Task item: Please write the listing below out again exactly, leaving every picture behind.

Exercise input:
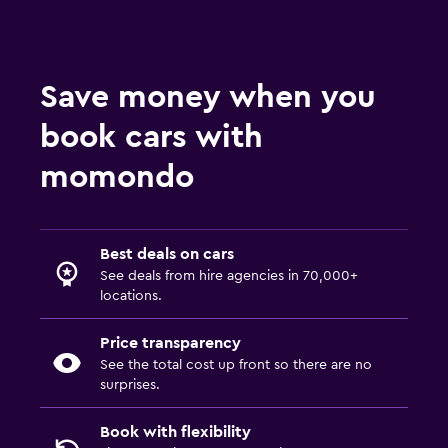
Save money when you
book cars with
momondo
Best deals on cars
See deals from hire agencies in 70,000+
locations.
Price transparency
See the total cost up front so there are no
surprises.
Book with flexibility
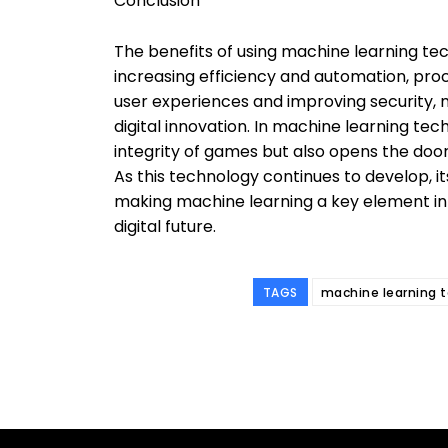
Conclusion
The benefits of using machine learning t
increasing efficiency and automation, proc
user experiences and improving security, 
digital innovation. In machine learning tec
integrity of games but also opens the doo
As this technology continues to develop, it
making machine learning a key element in
digital future.
TAGS
machine learning 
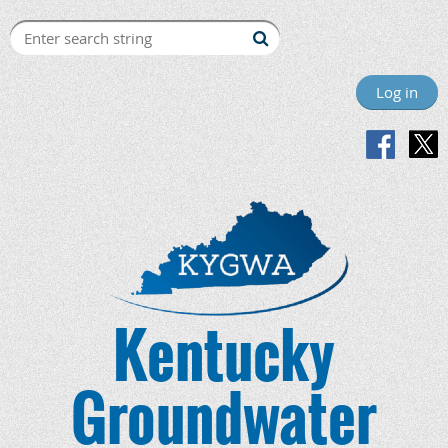
Log in
Kentucky
Groundwater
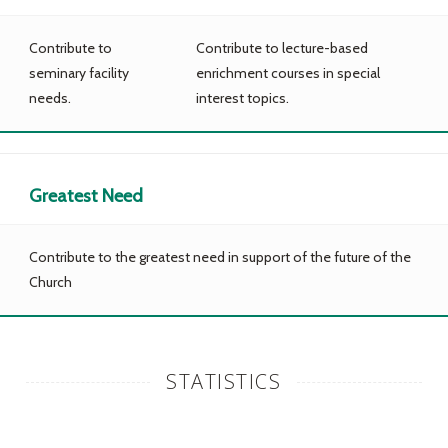
Contribute to
Contribute to lecture-based
seminary facility
enrichment courses in special
needs.
interest topics.
Greatest Need
Contribute to the greatest need in support of the future of the
Church
STATISTICS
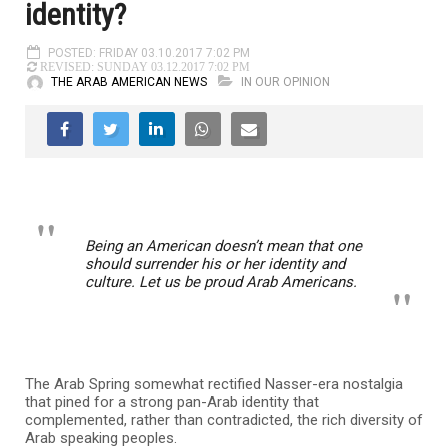
identity?
POSTED: FRIDAY 03.10.2017 7:02 PM
REVISED: SUNDAY 03.12.2017 7:02 PM
THE ARAB AMERICAN NEWS
IN OUR OPINION
Being an American doesn’t mean that one
should surrender his or her identity and
culture. Let us be proud Arab Americans.
The Arab Spring somewhat rectified Nasser-era nostalgia
that pined for a strong pan-Arab identity that
complemented, rather than contradicted, the rich diversity of
Arab speaking peoples.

Exercise output:
Save money when you
book cars with
momondo
Best deals on cars
See deals from hire agencies in 70,000+
locations.
Price transparency
See the total cost up front so there are no
surprises.
Book with flexibility
Conclusion
The benefits of using machine learning t
increasing efficiency and automation, proc
user experiences and improving security, 
digital innovation. In machine learning tec
integrity of games but also opens the doo
As this technology continues to develop, it
making machine learning a key element in
digital future.
TAGS
machine learning 
Log in
Kentucky
Groundwater
Contribute to
Contribute to lecture-based
seminary facility
enrichment courses in special
needs.
interest topics.
Greatest Need
Contribute to the greatest need in support of the future of the
Church
STATISTICS
identity?
POSTED: FRIDAY 03.10.2017 7:02 PM
REVISED: SUNDAY 03.12.2017 7:02 PM
THE ARAB AMERICAN NEWS
IN OUR OPINION
Being an American doesn’t mean that one
should surrender his or her identity and
culture. Let us be proud Arab Americans.
The Arab Spring somewhat rectified Nasser-era nostalgia
that pined for a strong pan-Arab identity that
complemented, rather than contradicted, the rich diversity of
Arab speaking peoples.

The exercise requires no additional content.